On s'approcha... il était mort. Il n'avait pas encore vingt-sept ans...
Si délirante fut la joie de Sarah, que c'est à peine si elle, l'incomparable comédienne, elle parvint à verser, pour le monde, quelques larmes hypocrites sur le cadavre encore chaud de cet homme qui l'avait tant aimée, et qu'elle avait assassiné.
Pendant qu'agenouillée près du lit, elle cachait son visage dans ses mains, elle ne songeait qu'au testament, qu'elle savait enfermé dans le secrétaire, sous une grande enveloppe scellée d'un large cachet de cire rouge...
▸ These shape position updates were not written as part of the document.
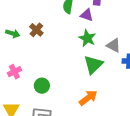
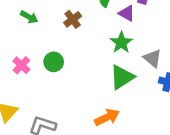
brown cross: (36, 30) -> (73, 19), moved
pink cross: (14, 72) -> (21, 65), turned -32
green circle: (42, 86) -> (54, 62), moved

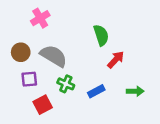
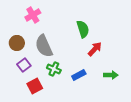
gray semicircle: (54, 56) -> (44, 46), turned -145
purple square: (29, 79) -> (24, 65), turned -32

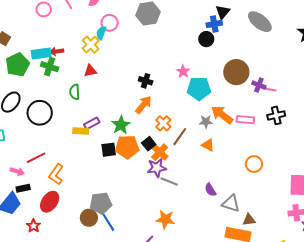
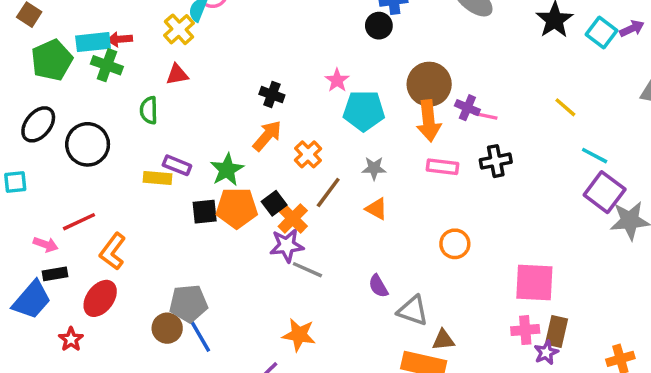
orange arrow: (222, 115) -> (429, 121), moved, turned -135
purple rectangle: (92, 123) -> (177, 165), turned 49
orange cross: (163, 123) -> (308, 154), moved

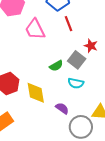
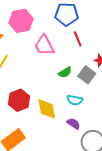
green semicircle: (56, 66) -> (65, 72), moved
cyan semicircle: (76, 83) -> (75, 100), moved

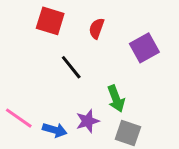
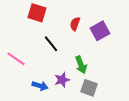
red semicircle: (97, 28) -> (75, 24), moved
pink line: (19, 118) -> (16, 59), moved

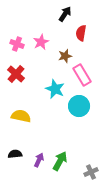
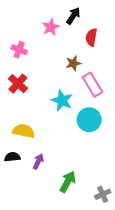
pink star: (41, 42) -> (51, 27), moved
black semicircle: (15, 154) -> (12, 157), moved
purple arrow: (39, 160) -> (38, 161), moved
Le jour même, il fut ouvert et lu par le juge de paix qu'on était allé quérir pour apposer les scellés.
Et alors, véritablement désespérée, Sarah pleura des larmes de rage.
Pris d'une sorte de remords de sa faiblesse, et à un moment où une absence de Sarah le mettait hors de lui, M. de Planix avait ajouté deux lignes à ses dispositions.
Il disait bien toujours: «J'institue pour ma légataire universelle Mlle Ernestine Bergot,» mais il avait écrit plus bas: «A la condition de donner à chacune des deux demoiselles de Planix, mes sœurs, la somme de cent cinquante mille francs.» C'était cent mille écus à donner, et la fortune de M. de Planix s'élevait à peine à quatre cent mille francs...
Aussi, les premiers mots de Sarah, le soir, en arrivant chez M. de Brévan, furent:
«—Nous sommes volés!... Planix n'est qu'un misérable... Il ne nous restera pas cent mille francs!...»
Ce fut Maxime qui, le premier, prit son parti de cette déception; la somme lui paraissait encore énorme pour un crime sans péril, et il n'en voulait pas moins, ainsi que c'était convenu avant, épouser Sarah.